Take every record and write it out again exactly, with no images included.

----

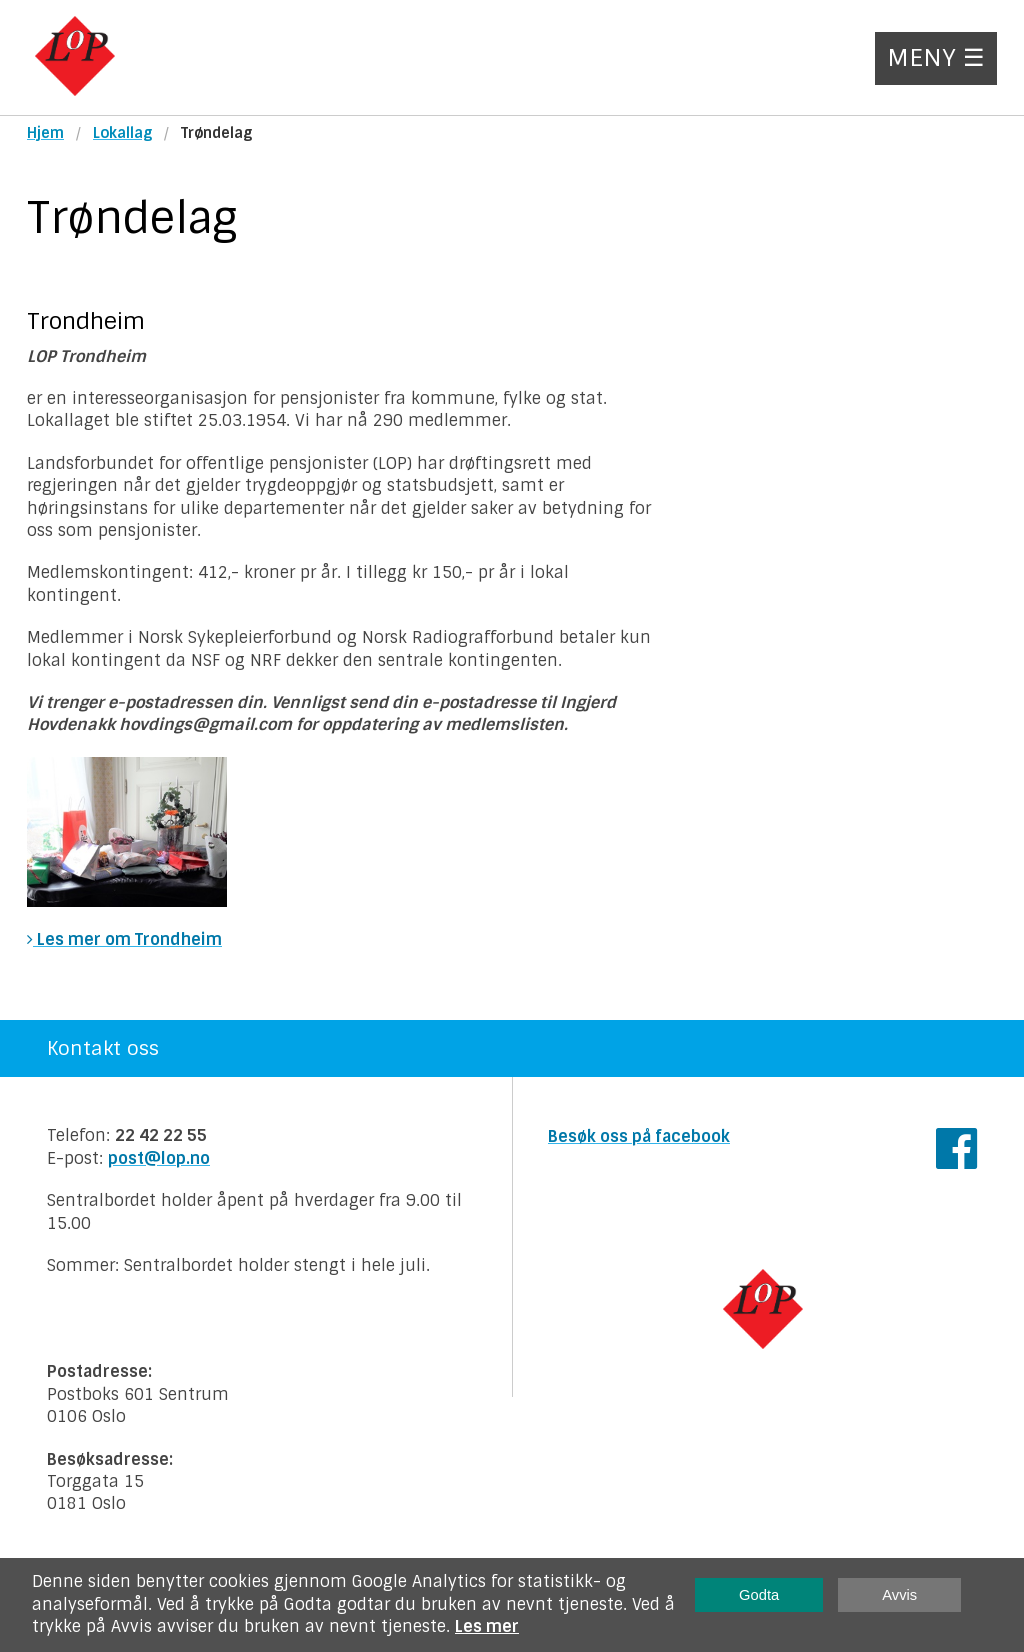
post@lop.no (159, 1158)
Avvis (899, 1595)
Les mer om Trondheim (124, 939)
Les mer (487, 1626)
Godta (759, 1595)
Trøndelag (216, 133)
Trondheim (86, 321)
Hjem (45, 133)
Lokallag (122, 133)
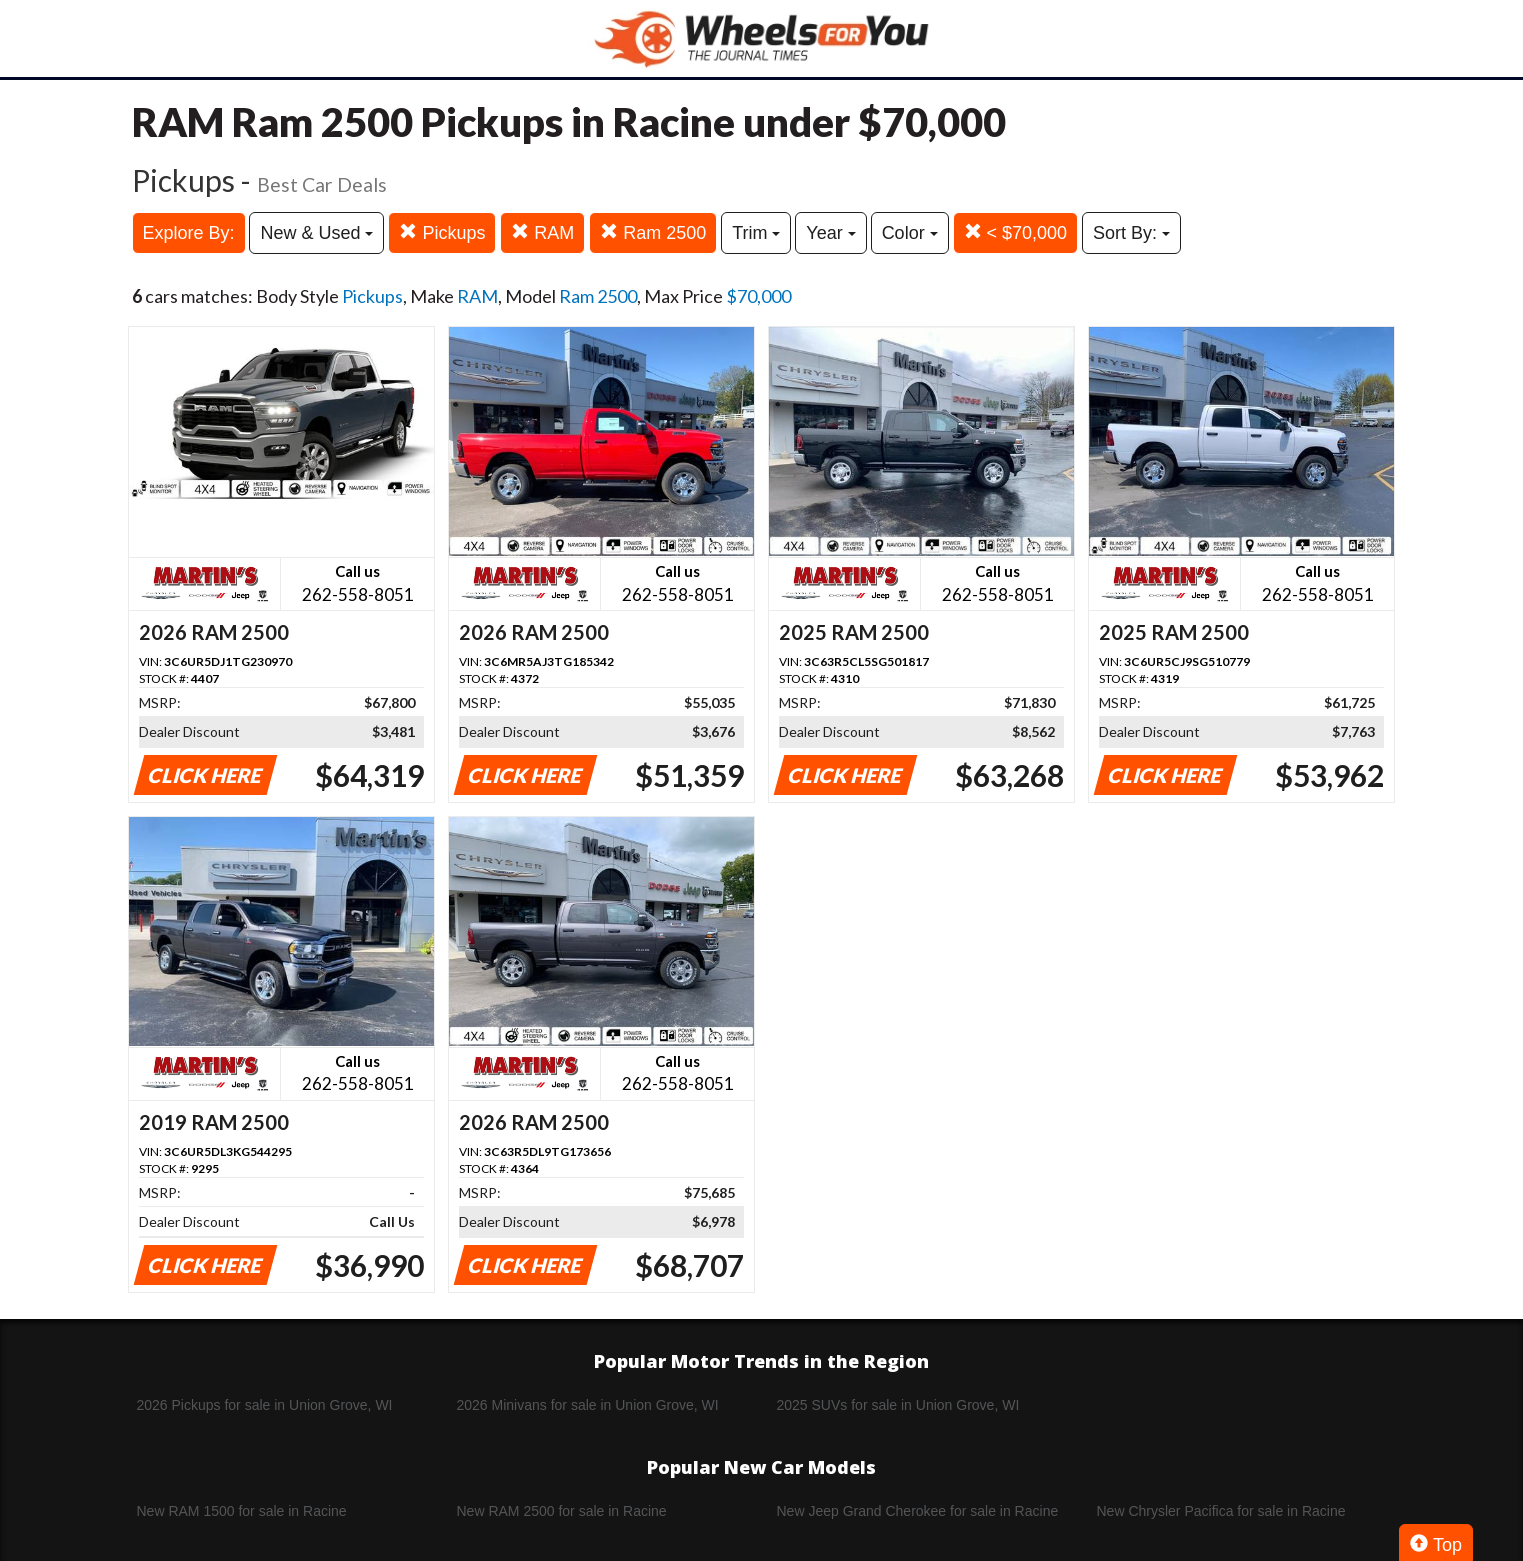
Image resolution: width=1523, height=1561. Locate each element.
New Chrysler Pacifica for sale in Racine (1221, 1511)
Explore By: (189, 233)
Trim (756, 233)
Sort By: (1131, 233)
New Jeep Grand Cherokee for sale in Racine (918, 1511)
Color (910, 233)
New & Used (316, 233)
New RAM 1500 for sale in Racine (242, 1511)
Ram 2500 (653, 232)
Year (830, 233)
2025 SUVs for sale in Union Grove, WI (898, 1405)
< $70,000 (1016, 232)
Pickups (442, 232)
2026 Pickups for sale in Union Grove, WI (265, 1405)
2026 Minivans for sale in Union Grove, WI (588, 1405)
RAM (542, 232)
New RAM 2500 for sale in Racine (562, 1511)
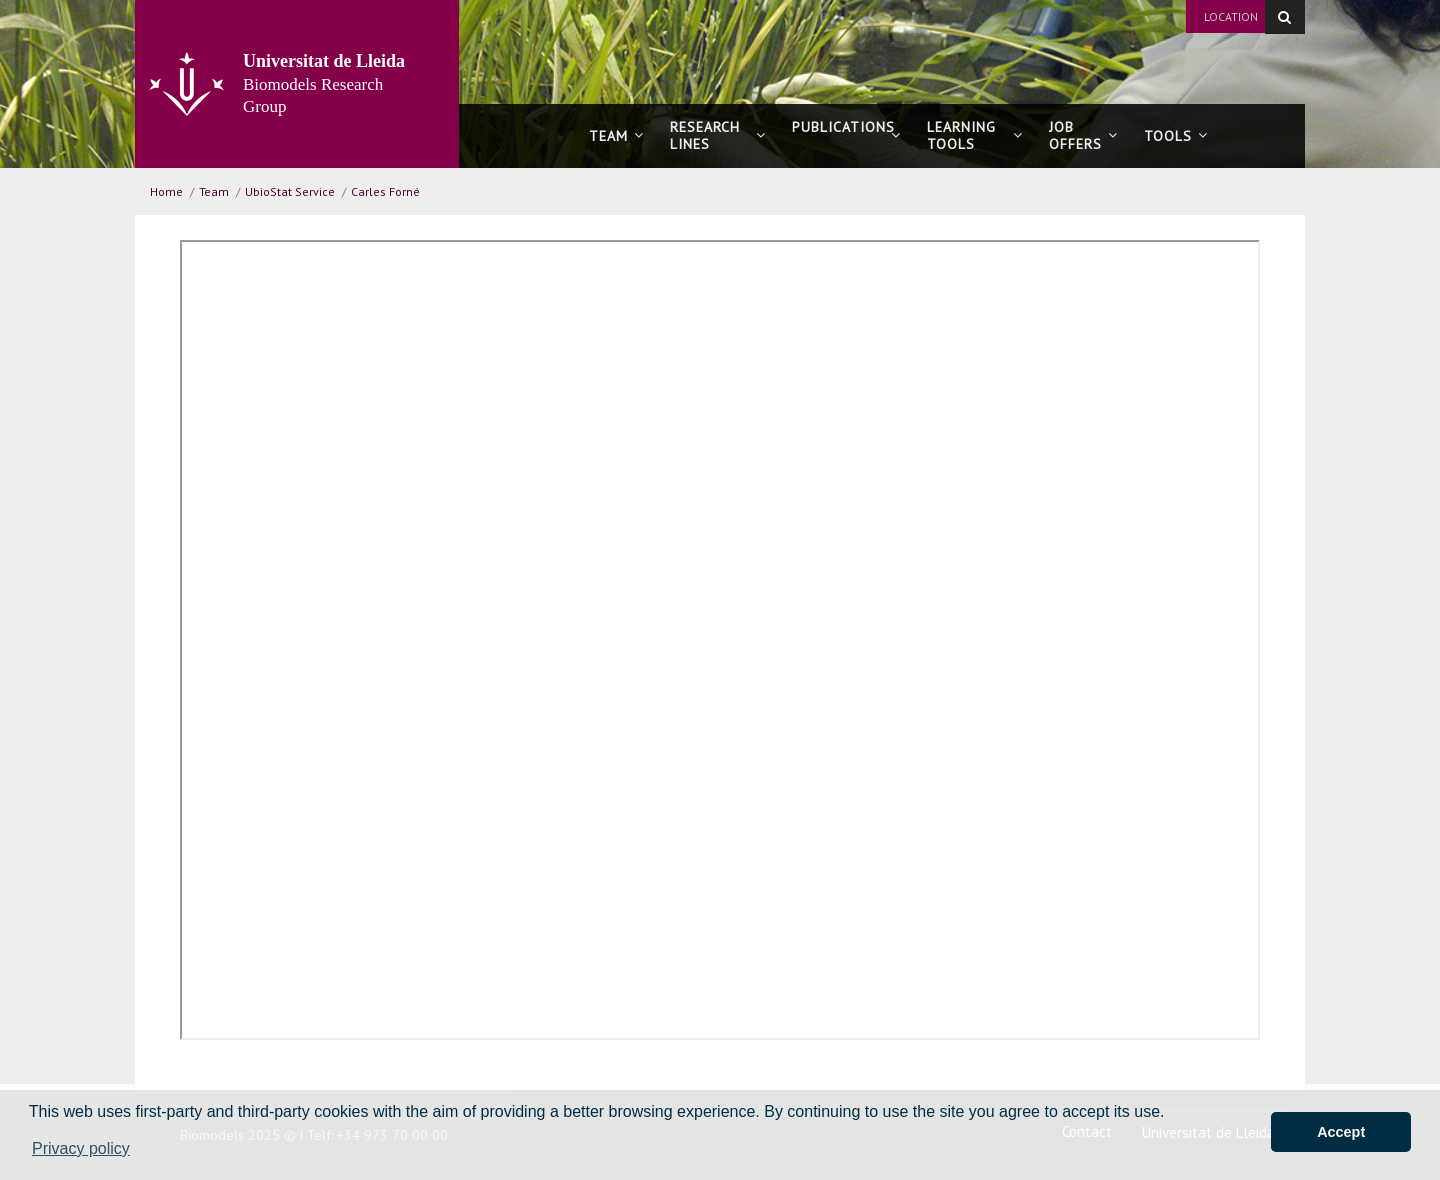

----

• **Problem solution**:
post@lop.no (159, 1158)
Avvis (899, 1595)
Les mer om Trondheim (124, 939)
Les mer (487, 1626)
Godta (759, 1595)
Trøndelag (216, 133)
Trondheim (86, 321)
Hjem (45, 133)
Lokallag (122, 133)
Image resolution: width=1523, height=1561. Locate each element.
New Chrysler Pacifica for sale in Racine (1221, 1511)
Explore By: (189, 233)
Trim (756, 233)
Sort By: (1131, 233)
New Jeep Grand Cherokee for sale in Racine (918, 1511)
Color (910, 233)
New & Used (316, 233)
New RAM 1500 for sale in Racine (242, 1511)
Ram 2500 (653, 232)
Year (830, 233)
2025 SUVs for sale in Union Grove, WI (898, 1405)
< $70,000 (1016, 232)
Pickups (442, 232)
2026 Pickups for sale in Union Grove, WI (265, 1405)
2026 Minivans for sale in Union Grove, WI (588, 1405)
RAM (542, 232)
New RAM 2500 for sale in Racine (562, 1511)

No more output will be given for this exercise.